▶ [Work order]
Report every line of the listing below in which the string "Домашние" occurs.

▶ [Exercise data]
──────────

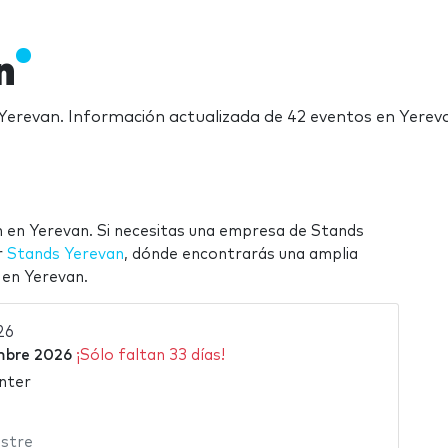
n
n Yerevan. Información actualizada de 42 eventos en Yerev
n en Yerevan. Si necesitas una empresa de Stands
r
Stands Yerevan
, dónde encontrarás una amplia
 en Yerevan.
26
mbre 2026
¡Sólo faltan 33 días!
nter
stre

──────────

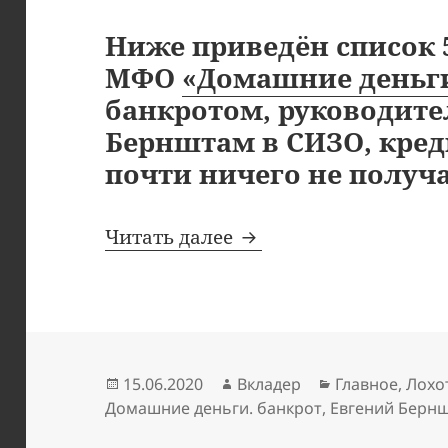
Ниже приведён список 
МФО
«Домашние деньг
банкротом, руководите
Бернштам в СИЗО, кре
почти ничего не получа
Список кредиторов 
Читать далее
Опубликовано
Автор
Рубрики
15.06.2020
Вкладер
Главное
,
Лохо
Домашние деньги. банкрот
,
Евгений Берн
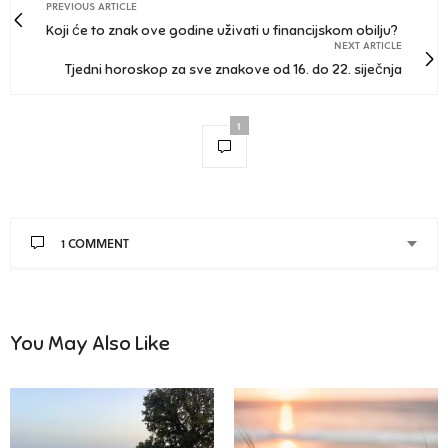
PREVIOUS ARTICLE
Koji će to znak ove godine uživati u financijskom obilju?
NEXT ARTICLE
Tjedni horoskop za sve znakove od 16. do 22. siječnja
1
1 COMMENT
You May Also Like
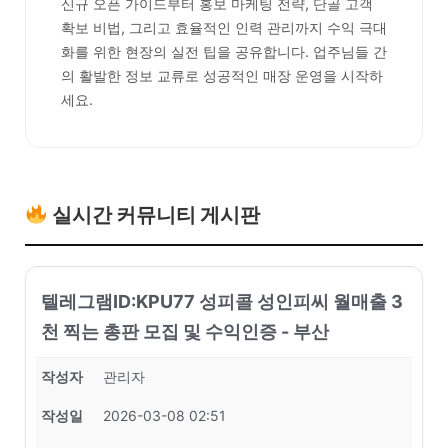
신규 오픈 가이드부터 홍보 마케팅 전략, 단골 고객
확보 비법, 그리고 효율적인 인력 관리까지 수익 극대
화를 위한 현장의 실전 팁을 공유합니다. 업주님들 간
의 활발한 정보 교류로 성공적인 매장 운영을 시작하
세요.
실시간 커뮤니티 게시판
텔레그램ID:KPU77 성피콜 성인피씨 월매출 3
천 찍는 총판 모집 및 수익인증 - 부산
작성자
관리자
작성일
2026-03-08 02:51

──────────

▶ [Response box]
«Домашние деньг
Домашние деньги. банкрот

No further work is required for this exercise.